= At Brand project =

AT.Brand is a European project co-financed by the European Regional Development Fund (ERDF), Interreg Atlantic Area IVB supporting transnational cooperation projects in Atlantica regions. Between 1 January 2014 and September 2015, the project focused on innovation and management in integrated city branding.

== Interreg Atlantic Area IVB programme ==

Interreg Atlantic Area IVB is the fourth transnational cooperation programme in the area and aims to contribute to the territorial cohesion of the Atlantic Area. Regional cooperation is carried out by common strategy actions and the exchange of know-how.

The programme consists of 27 cooperation areas in the United Kingdom, Ireland, France, Spain, and Portugal. These countries are typically considered as sharing a strong cultural identity, history and heritage, as well as a similar geographic and maritime environment.

== Purpose of the project ==

=== Partners ===
The project is led by Dublin City Council. The remaining six partners are:

- Câmara Municipal de Faro
- Cardiff City Council
- Communauté d'agglomération de La Rochelle
- Conférence des Villes de l’Arc Atlantique
- Fomento San Sebastian
- Liverpool Vision.

Other cities and institutions are also invited to share the project.

=== Integrated city branding strategy ===
City branding is understood by partners as a complete and human communication strategy.
AT.Brand views cities as unique by their history and experience rather than products, so the use of traditional logos and slogans is not promoted.
Instead, cities communicate their brand narrative globally and with local stakeholders to reach a sustainable strategy.

=== Objectives ===
In accordance with the Interreg Atlantic Area IVB priority that supports transnational projects working together for sustainable urban and regional development, AT.Brand aims to make cities and regions more influential and attractive through city networking, best practices in place branding and past initiatives, as well the views from the general public.

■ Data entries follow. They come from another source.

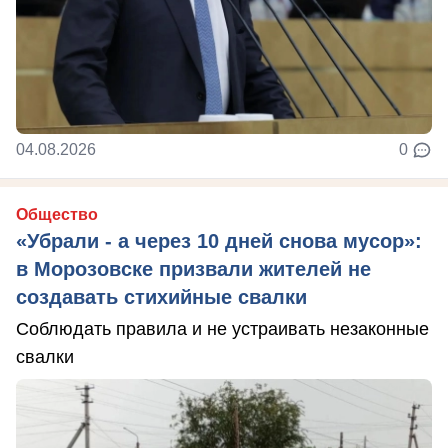
04.08.2026
0
Общество
«Убрали - а через 10 дней снова мусор»:
в Морозовске призвали жителей не
создавать стихийные свалки
Соблюдать правила и не устраивать незаконные
свалки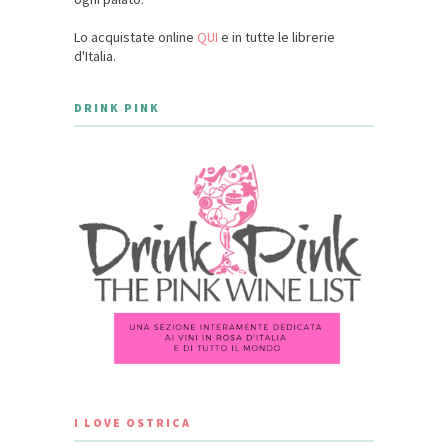
Lo acquistate online
QUI
e in tutte le librerie
d'Italia.
DRINK PINK
I LOVE OSTRICA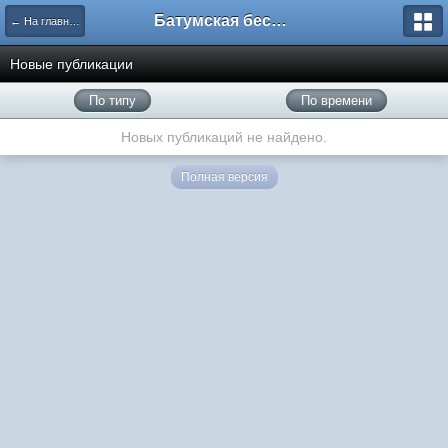
Батумская беседка
← На главную
Новые публикации
По типу
По времени
Новых публикаций не найдено.
Полная версия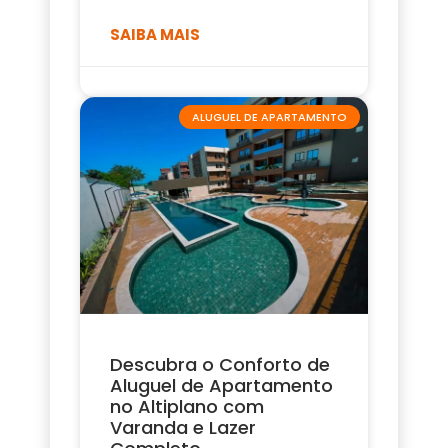
SAIBA MAIS
ALUGUEL DE APARTAMENTO
Descubra o Conforto de
Aluguel de Apartamento
no Altiplano com
Varanda e Lazer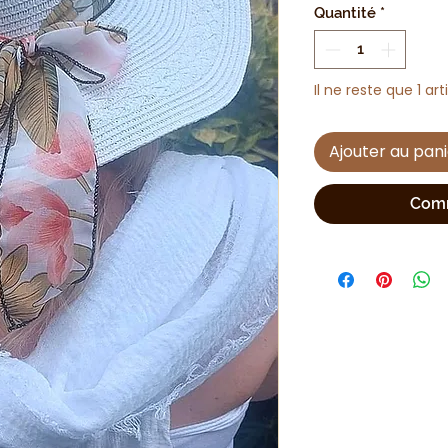
Quantité
*
Il ne reste que 1 ar
Ajouter au pan
Comm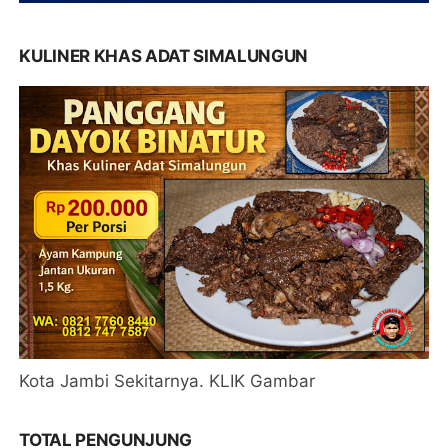
KULINER KHAS ADAT SIMALUNGUN
Kota Jambi Sekitarnya. KLIK Gambar
TOTAL PENGUNJUNG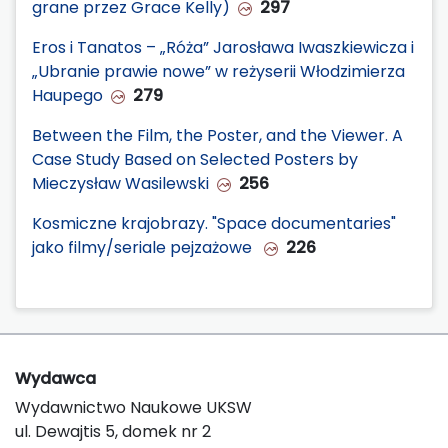
grane przez Grace Kelly)
297
Eros i Tanatos – „Róża” Jarosława Iwaszkiewicza i
„Ubranie prawie nowe” w reżyserii Włodzimierza
Haupego
279
Between the Film, the Poster, and the Viewer. A
Case Study Based on Selected Posters by
Mieczysław Wasilewski
256
Kosmiczne krajobrazy. "Space documentaries"
jako filmy/seriale pejzażowe
226
Wydawca
Wydawnictwo Naukowe UKSW
ul. Dewajtis 5, domek nr 2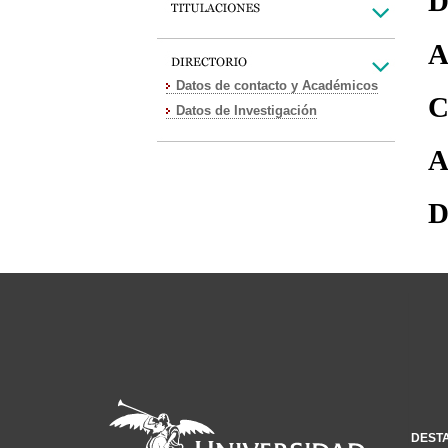
D
A
Datos de contacto y Académicos
C
Datos de Investigación
A
D
DEST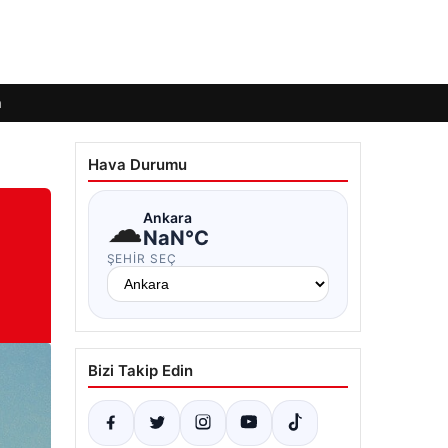
m
Hava Durumu
☁
Ankara
NaN°C
ŞEHIR SEÇ
Bizi Takip Edin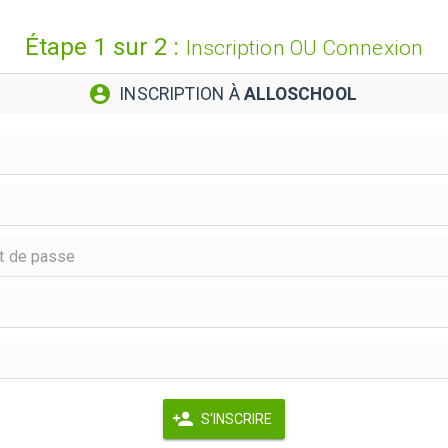
Étape 1 sur 2 :
Inscription OU Connexion
INSCRIPTION À
ALLOSCHOOL
S'INSCRIRE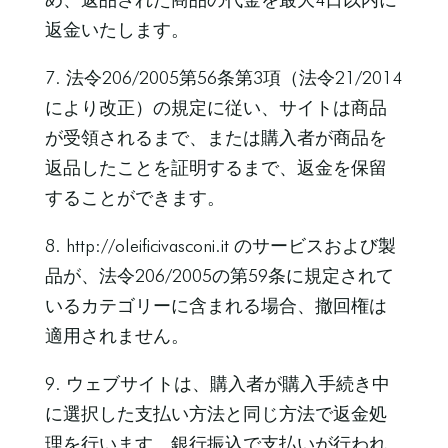
返金いたします。
7. 法令206/2005第56条第3項（法令21/2014
により改正）の規定に従い、サイトは商品
が受領されるまで、または購入者が商品を
返品したことを証明するまで、返金を保留
することができます。
8. http://oleificivasconi.it のサービスおよび製
品が、法令206/2005の第59条に規定されて
いるカテゴリーに含まれる場合、撤回権は
適用されません。
9. ウェブサイトは、購入者が購入手続き中
に選択した支払い方法と同じ方法で返金処
理を行います。銀行振込で支払いが行われ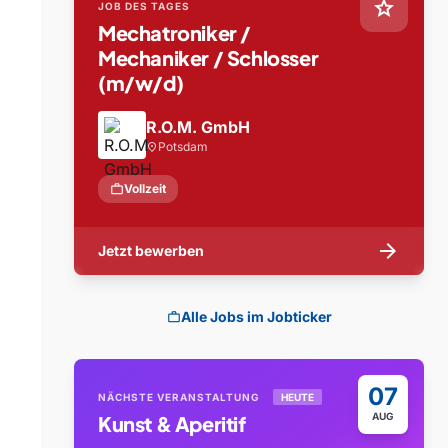
star
JOB DES TAGES
Mechatroniker /
Mechaniker / Schlosser
(m/w/d)
R.O.M. GmbH
Potsdam
location_on
work
Vollzeit
arrow_forward
Jetzt bewerben
Alle Jobs im Jobticker
work
07
NÄCHSTE VERANSTALTUNG
HEUTE
AUG
Kunst & Aperitif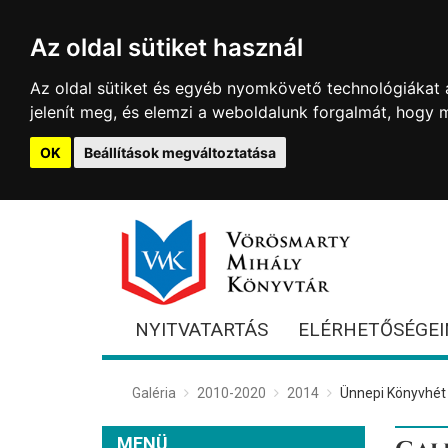
Az oldal sütiket használ
Az oldal sütiket és egyéb nyomkövető technológiákat a
jelenít meg, és elemzi a weboldalunk forgalmát, hogy 
OK
Beállítások megváltoztatása
NYITVATARTÁS
ELÉRHETŐSÉGEI
Galéria
2010-2020
2014
Ünnepi Könyvhét
MENÜ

The actions to reach these objectives include:
- a cross-learning programme of progressive city-brand management
- innovative pilot actions at local level with high potential for transferability
- a web-based toolkit for the Atlantic brand, highlighting core brand messaging
- creating a draft roadmap for co-branding the Atlantic area.

== Activities ==

=== Workshops ===
Workshops are international meetings where cities come together to define their communication strategy. The first was held in Dublin to launch the project in February 2014. The second was in Liverpool in June 2014. The third was held in La Rochelle in December 2014 to discuss city brand governance. The fourth was held in San Sebastian in April 2015 to discuss the actions of communication in city branding and marketing. The final workshop was planned to take place in Dublin in September 2015.

=== Pilot projects ===
Each participating city has its own pilot project:

- Dublin is working on a digital platform.
- La Rochelle and Faro are working on their Territorial Marketing Strategies.
- San Sebastian aims to position itself as a City of Innovation.
- Cardiff looks to improve its recognition and popularity outside the city by people living in the city.
- Liverpool's pilot project is called It's Liverpool.